▶ **Collected data**:
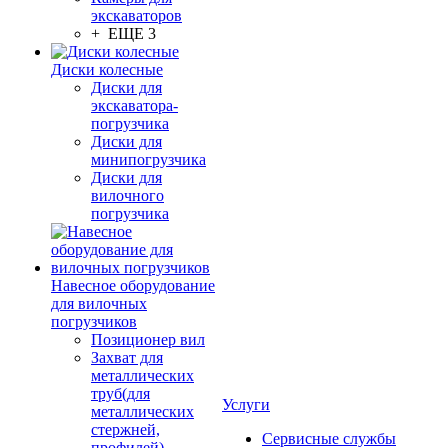
экскаваторов
+ ЕЩЕ 3
Диски колесные
Диски для
экскаватора-
погрузчика
Диски для
минипогрузчика
Диски для
вилочного
погрузчика
Навесное оборудование
для вилочных
погрузчиков
Позиционер вил
Захват для
металлических
труб(для
Услуги
металлических
стержней,
Сервисные службы
профилей)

▶ **WORK ORDER**:
Pictures stay out; the data above is to be returned exactly.

▶ **ANSWER SPACE**:
экскаваторов
+ ЕЩЕ 3
Диски колесные
Диски для
экскаватора-
погрузчика
Диски для
минипогрузчика
Диски для
вилочного
погрузчика
Навесное оборудование
для вилочных
погрузчиков
Позиционер вил
Захват для
металлических
труб(для
Услуги
металлических
стержней,
Сервисные службы
профилей)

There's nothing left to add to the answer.